“There were some language challenges with the original version and I think they’re trying to eliminate those concerns,” said Sen. Tim Kaine (D-Va.). “They’re taking care of that. Is that enough to get Manchin’s support? I don’t know.”
Meanwhile, the GOP’s two pro-abortion-rights senators, Susan Collins and Lisa Murkowski, are still pressing for a vote on the narrowest possible Roe-preserving measure — despite Democratic leaders’ disinterest in it so far.
With the legislative filibuster still intact, requiring 60 votes to pass most bills, Democrats acknowledge the coming Senate floor vote will be largely symbolic. Still, party leaders argue it’s necessary to put senators on the record given the heightened stakes on abortion rights following the breached draft opinion.
Both Kaine and Blumenthal suggested that the Senate could take even more votes on Roe after next week’s vote fails.
Among the bills some Democrats are reviewing is the narrower proposal by Collins (R-Maine) and Murkowski (R-Alaska) to codify Roe v. Wade.

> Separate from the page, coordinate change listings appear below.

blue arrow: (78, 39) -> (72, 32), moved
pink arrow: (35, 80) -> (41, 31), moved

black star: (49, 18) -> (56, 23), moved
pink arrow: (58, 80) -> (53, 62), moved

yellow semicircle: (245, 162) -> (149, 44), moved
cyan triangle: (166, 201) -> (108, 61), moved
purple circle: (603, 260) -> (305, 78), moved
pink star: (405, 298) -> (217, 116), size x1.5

Manchin said Wednesday he hadn’t seen the bill, but added: “We’ll be working with them.” Schumer, though, said this week he hadn’t looked at the Collins-Murkowski bill.
The latest version of Blumenthal’s bill strips out non-binding language that some Democrats found controversial — including statements linking abortion to “white supremacy” and “gender oppression” and emphasizing that the protections in it apply both to women and “transgender men, non-binary individuals, those who identify with a different gender, and others.”

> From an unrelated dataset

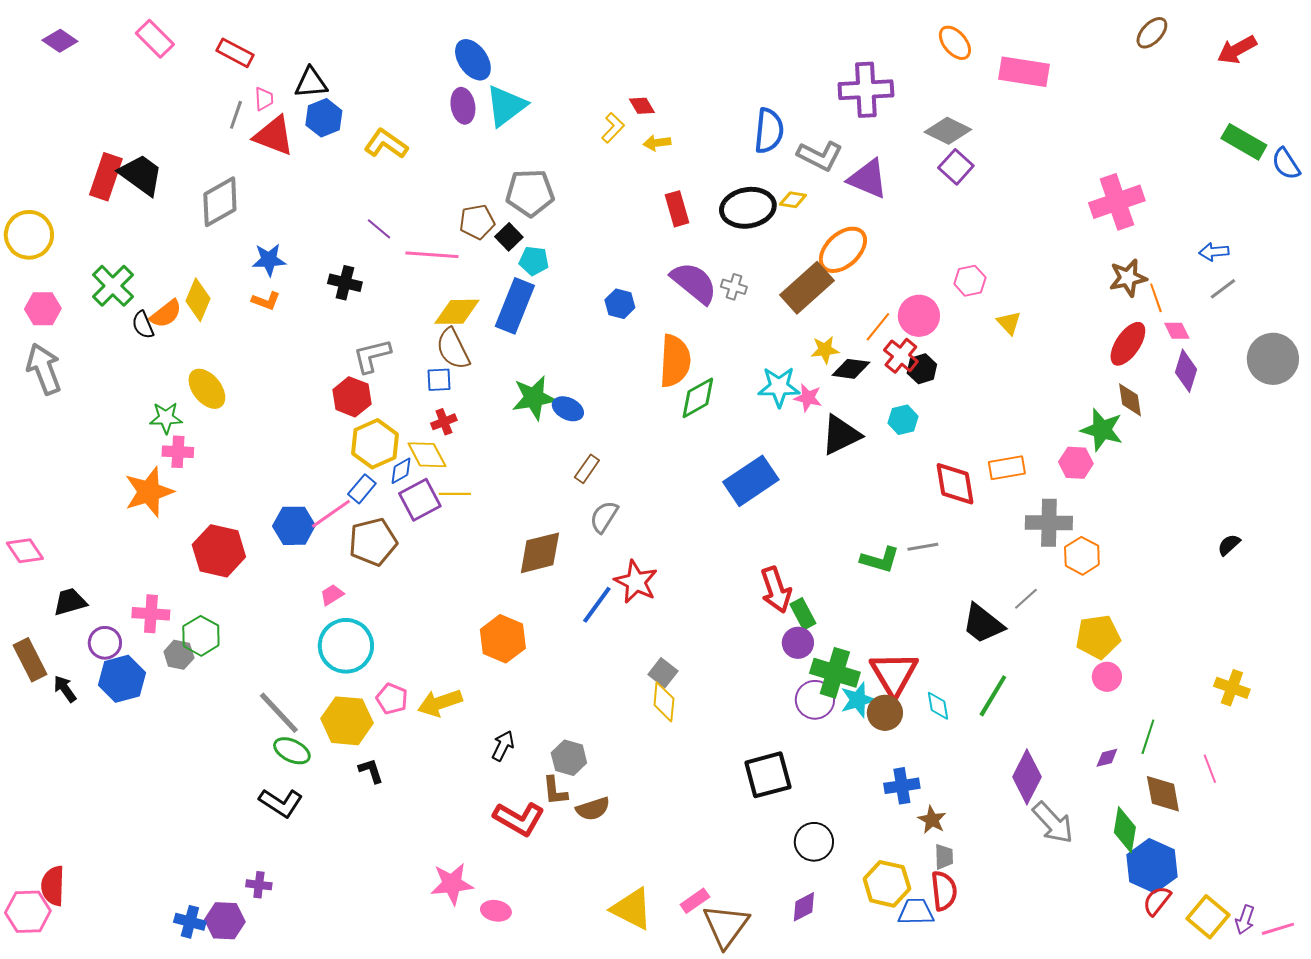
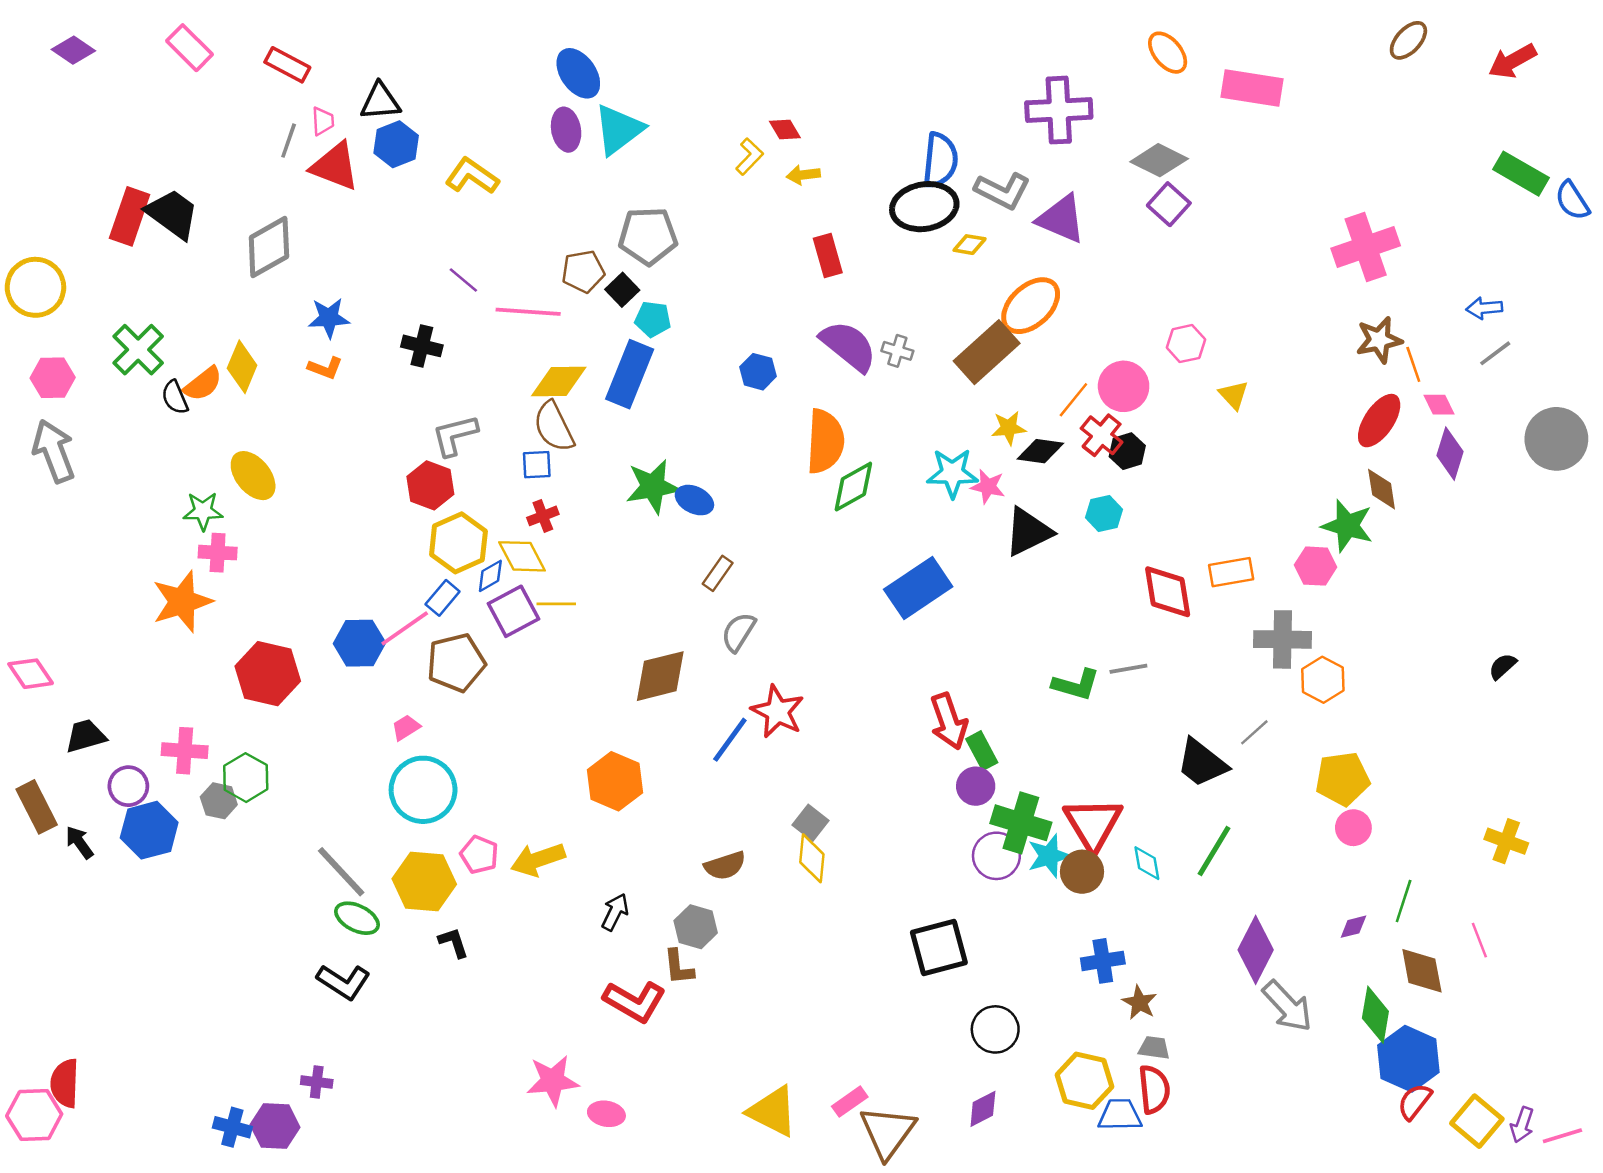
black ellipse: (748, 208) -> (924, 207), moved
brown semicircle: (593, 809) -> (725, 866), moved
gray trapezoid: (944, 857) -> (1154, 1048), turned -80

The mechanics of the bill, however, remain the same: It still states that medical workers have a right to provide abortions and patients have a right to receive them. The measure would also block states from adopting some of the kinds of bans and restrictions on the procedure currently allowed under Roe — like mandatory waiting periods — that are deemed “medically unnecessary,” and override states that have already imposed such laws.
Blumenthal described the modifications as “very marginal changes that simply meet some of the issues that have been raised by senators who want to make it more consensus driven.”
Collins suggested Wednesday that the changes to the non-binding language won’t be enough to get her backing for the Democratic bill. She and Murkowski previously raised concerns that the Democratic-authored legislation is too broad in overriding state laws and about its effect on religious liberty.
Their alternative bill would codify Roe’s protections for abortions early in pregnancy but not go as far as Democrats’ more sweeping proposal.
The Democratic legislation “still is superseding all federal and state protections for conscience decisions on whether or not to participate in an abortion, which is very problematic,” Collins said Wednesday.
She added that Blumenthal “has kept any language that supersedes laws that could impede the ability to get an abortion,” which she fears would imperil the decadesold Hyde Amendment barring federal funding for abortions.
Sen. Bob Casey (D-Pa.), who has supported abortion restrictions in the past, said he planned to vote to move forward on Blumenthal’s bill next week, mirroring his move from February. But asked if he supports the underlying legislation itself, he replied, “that’s just something we got to look at,” noting that it hadn’t yet reached a floor debate.
Senate Majority Whip Dick Durbin (D-Ill.) said he’d like a bipartisan vote in the chamber supporting abortion rights and that he owed it to Murkowski and Collins to review their bill to see “if there’s any common ground,” given that they recently supported Judge Ketanji Brown Jackson’s nomination to the Supreme Court.
Other Democratic senators, however, don’t see the political upside of a bipartisan vote on legislation that would still fall prey to a filibuster, as opposed to a party-line vote guaranteed to fail.
“Their goal is to find 60 people to support it,” Sen. Mazie Hirono (D-Hawaii) said of Collins and Murkowski, “but considering that the Republicans are happy that Roe v. Wade is going to be overturned, I think that would be a challenge.”
“The way I’m seeing it, if it’s bipartisan and it still won’t pass, it’s the same thing as us Democrats voting on a bill,” Hirono added.
Progressives are also skeptical of bills like Collins and Murkowski’s that set Roe as the upper limit of government protections for abortion. Lawmakers and groups on the left have long argued that Roe — which only prevents states from banning abortion up until the point a fetus can survive outside the womb but allows abortion bans later in pregnancy as well as other kinds of restrictions — is insufficient.
Those progressives point out that, even with Roe still in place, several states have passed laws that have forced all but one abortion clinic to shut down. And while Roe guarantees the right on paper to an abortion, some liberals see that right as meaningless if, for instance, someone can’t afford to travel to the clinic or pay for the procedure given the ongoing ban on federal funding for it.
With significant government action unlikely as senators fail to find consensus on a path forward, many Democrats are voicing frustration that their own colleagues and the public didn’t mobilize years earlier to enact abortion rights protections — since it may now be too late.
“Every single one of us made clear during the confirmation process for all of the Trump nominees that this was the predicate to criminalizing abortion,” Sen. Chris Murphy (D-Conn.) told reporters. “I mean, unfortunately, many of us said the sky was going to fall, and it did.”